Excluding extraordinary circumstances, all group members will receive the same grade. However, I reserve the right to modify this policy in cases where one or more group members clearly put in less effort than the others.

Timeline

  1. Proposals Due: Tuesday November 26 by 5pm. Your group must have your proposal approved by me prior to this time. Groups are required to select unique questions so it is to your benefit to submit early.

  2. Draft Due Date: Thursday December 5 by 5pm. Drafts should at a minimum have an outline of the entire project, and preferrably be mostly complete with a concise to-do list of outstanding items. Submit drafts to Canvas as a link to the official git repo. Each member should submit a link and reference the files which they worked on.

  3. Peer Review Due: Monday December 9 by 5pm. You will be asked to provide constructive feedback to another group following the peer review guidelines. Additional guidelines for how to structure this feedback will be provided.

  4. Final Due Date: Wednesday December 11 by midnight. This is the deadline to submit the final version of your tutorial. Please submit a link to the official git repo and the final html document. Please make edits in response to peer feedback.

Approved Group Proposals

I will post group proposals here as they are approved. Two groups may not choose the same or closely related topics.

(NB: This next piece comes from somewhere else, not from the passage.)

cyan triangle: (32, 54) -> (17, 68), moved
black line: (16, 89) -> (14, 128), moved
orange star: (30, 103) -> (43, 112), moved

I plan to post your final analyses to this page – you may include or omit your name from the author information at your own discretion. If omitting your name from the html document, also include a second copy of your scripts with "_anon" appeneded to the file name and your name scrubbed from the header.

  • Group 1, repo

    Languages: R, Python, Stata

    Question: Do relationships between eating habits and diabetes status differ based on health insurance status?

  • Group 2, repo

    Languages: R (data.table / glmnet), R (dplyr / glmnet), Stata

    Question: Which predictor variables for blood pressure differ the most between males and females?

  • Group 3, repo

    Languages: R, Python, SAS

    Question:
    Do people diagnosed with diabetes consume fewer calories in the U.S.?

  • Group 4, repo

    Languages: Python, R, Stata

    Question: What factors are associated with levels of low-density lipoprotein (LDL) cholesterol?

  • Group 5, repo

    Languages: Python, R (lm / data.table), R (GLS / dplyr)

    Question: Does working overtime predict abnormal blood pressure?

  • Group 6, repo

    Languages: R, Stata

    Question: Do people with higher carbohyrdate intake feel more sleep during the day?

  • Group 7, repo

    Languages: Python, R, SAS

    Question: Are there differences in cardiovascular health between men and women?

  • Group 8, repo

    Languages: R, Stata, SAS

    Question:
    What is the relationship between eating habits and alcohol use? Are certain types of eating habits associated with higher alcohol consumption?

  • Group 9, repo

    Languages: Matlab, Python, R

    Question: How do you drinking habits compare by health status, among the healthy?
  • Group 10, repo

    Languages: Python, R, SAS

    Question:
    Is salt intake associated with blood pressure? If so, to what extent is that relationship mediated or moderated by age or waist size?
  • Group 11, repo

    Languages: R, Python, Stata

    Question: In terms of demographic features, alcohol use and dietary habits, what features are most associated with the prevalence of diabetes?

  • Group 12, repo

    Languages: Python, R (dplyr / mgcv), R (data.table / splines)

    Question: Do people who report more physical activity also report longer sleep?